The availability of a second high-quality assembly for aSalvelinus species will likely benefit comparative genomic
research aimed at understanding the evolutionary consequences of genome
duplication. Salmonids have long been appreciated as a model system for
understanding evolution following whole genome duplication events (Ohno
1970) and the wealth of genomic resources for salmonids will hopefully
continue to shed light on the evolutionary processes at play following
autotetraploid genome duplication events. Additionally, multiple recent
studies have highlighted the importance of structural genetic variation
for promoting adaptive diversification within salmonid species (Pearse
et al. 2019; Bertolotti et al.
2020), and chromosome-anchored genome assemblies are typically needed
for detecting and genotyping structural variants
(Merot et al. 2020).
Genomic methods have dramatically increased the precision of population
genetic analyses and have enabled researchers to address qualitatively
unique questions that require some knowledge of genome structure and
function (Waples et al. 2020).
Lake Trout have undergone repeated parallel adaptive radiations and
ecotypic diversity appears to be heritable (Goetz et al. 2010); however,
the genetic or epigenetic basis for ecotypic diversity is still unclear
(PerreaultâPayette et al. 2017). A
genome assembly will greatly simplify the process of mapping loci
associated with ecophenotypic differentiation and could enable
identification of loci associated with reproductive isolation among
ecotypes in populations where multiple ecotypes exist. Anecdotal
evidence suggests that Lake Superior once harbored as many as ten
ecotypes (Goodier 1981). Three ecotypes are contemporarily recognized
(lean, siscowet and humper) and a fourth ecotype was recently identified
(redfin; Muir et al. 2014). Interestingly, Muir et al. (2014) found that
ecotypes collected near Isle Royale were moderately distinct, which is
at odds with historical records suggesting that they were easy to
identify visually (Rakestraw
1967). An improved understanding of the genetic basis for ecotypic
differentiation could help determine if this is due to phenotypic
plasticity, increased levels of hybridization between ecotypes, or other
processes (Baillie et al. 2016).
The ability to genotype historical collections and quantify levels of
adaptive differentiation at different time points
(Guinand et al. 2003) provides a
particularly exciting avenue for future research on Lake Trout.

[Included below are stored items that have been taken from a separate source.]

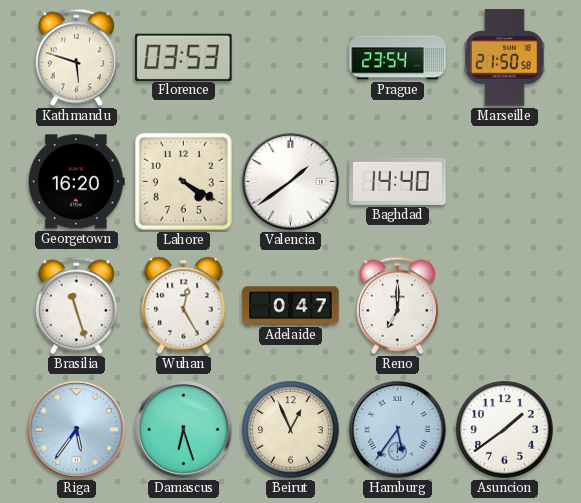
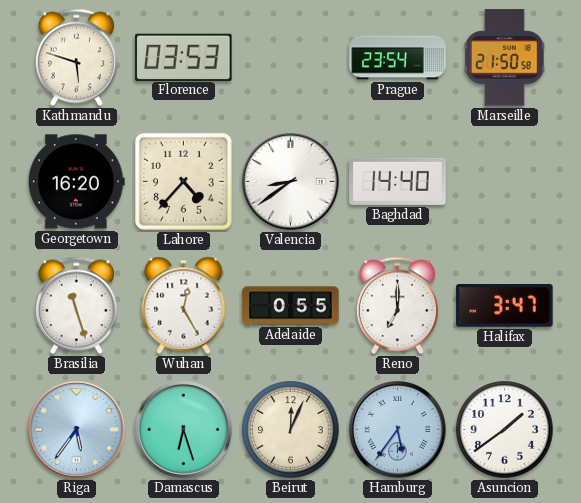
Lahore: 4:20 -> 4:37
Valencia: 1:39 -> 8:39
Adelaide: 0:47 -> 0:55
Halifax: none -> 3:47
Beirut: 12:56 -> 12:04
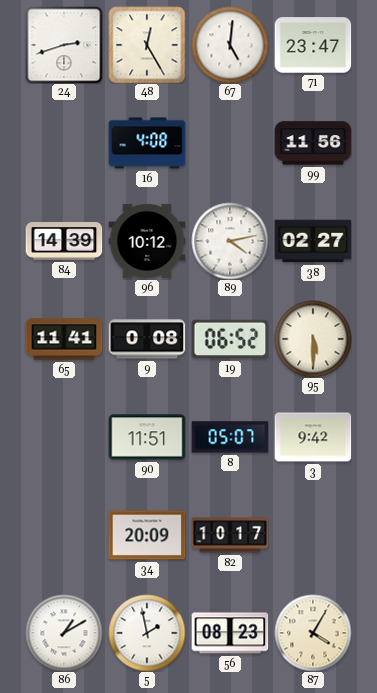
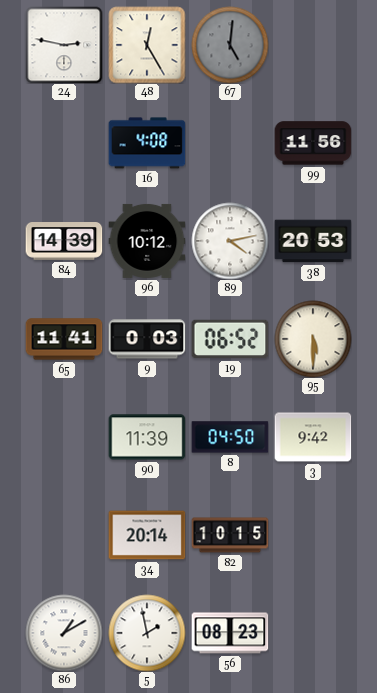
24: 2:42 -> 2:47
67 dial: white -> grey
71: 23:47 -> none
38: 02:27 -> 20:53
9: 0:08 -> 0:03
90: 11:51 -> 11:39
8: 05:07 -> 04:50
34: 20:09 -> 20:14
82: 10:17 -> 10:15
87: 4:05 -> none
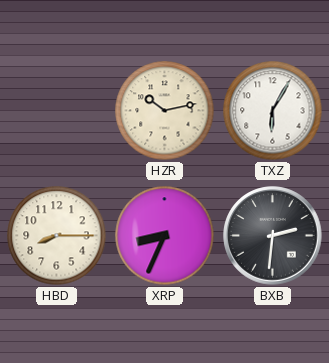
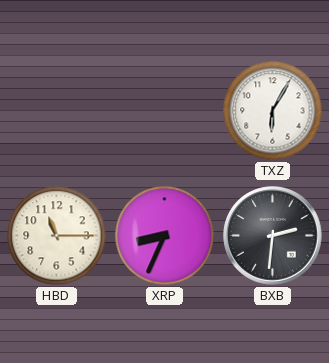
HZR: 10:13 -> none
HBD: 8:15 -> 11:15
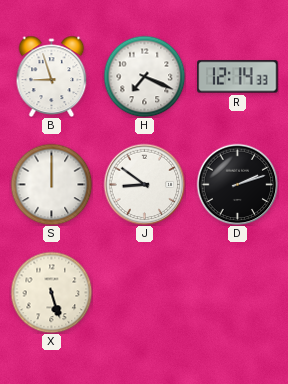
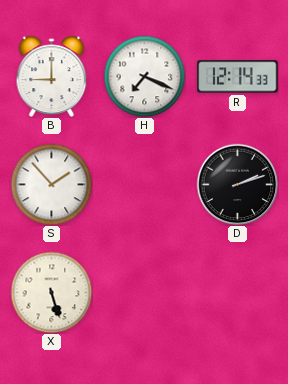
B: 8:57 -> 9:00
S: 12:00 -> 1:53
J: 8:51 -> none
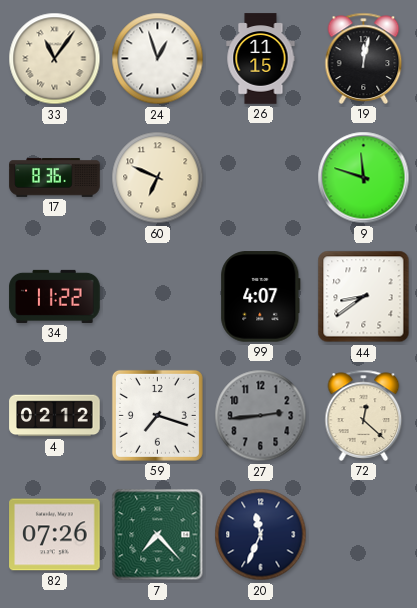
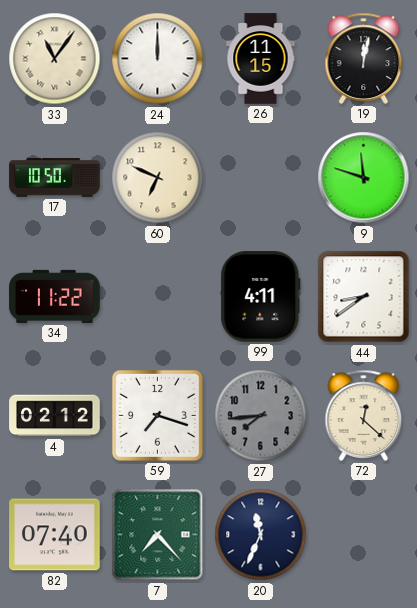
24: 12:57 -> 12:00
17: 8:36 -> 10:50
99: 4:07 -> 4:11
27: 2:44 -> 7:44
82: 07:26 -> 07:40
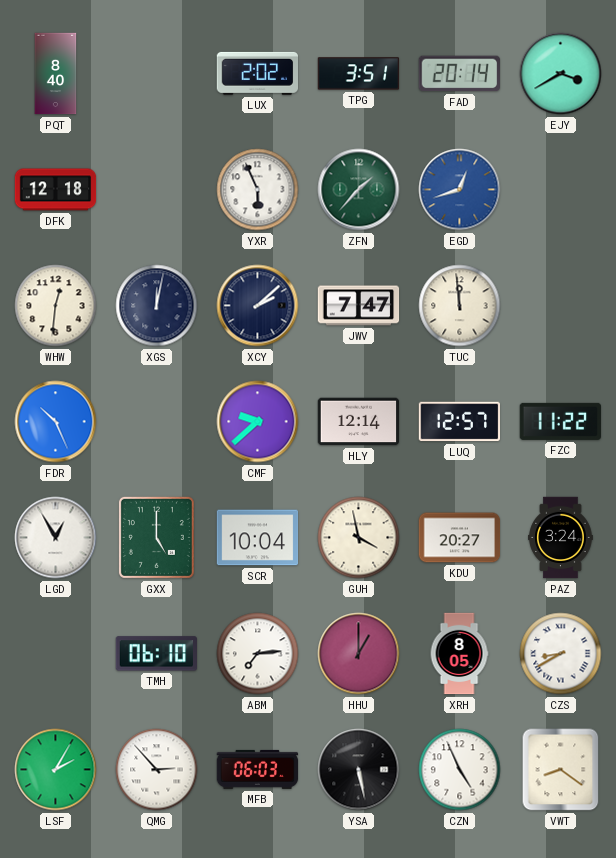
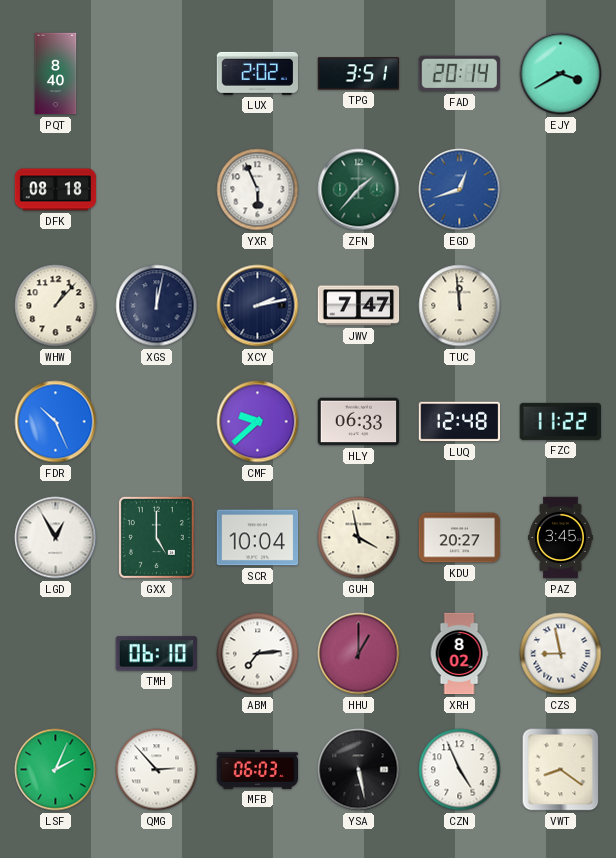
DFK: 12:18 -> 08:18
WHW: 12:31 -> 1:07
XCY: 2:08 -> 2:13
HLY: 12:14 -> 06:33
LUQ: 12:57 -> 12:48
PAZ: 3:24 -> 3:45
XRH: 8:05 -> 8:02
CZS: 8:40 -> 8:58
LSF: 2:05 -> 2:04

The Lake Trout genome assembly could also have important implications
for ongoing Lake Trout restoration activities throughout the Great
Lakes. The resources presented here will allow for the identification of
loci associated with variation in fitness between Lake Trout hatchery
strains in contemporary Great Lakes environments
(Scribner et al. 2018) and the
identification of loci that are adaptively diverged between hatchery
strains. This information could help fisheries managers to maximize
adaptive genetic diversity in re-emerging wild populations and
prioritize hatchery populations for continued propagation.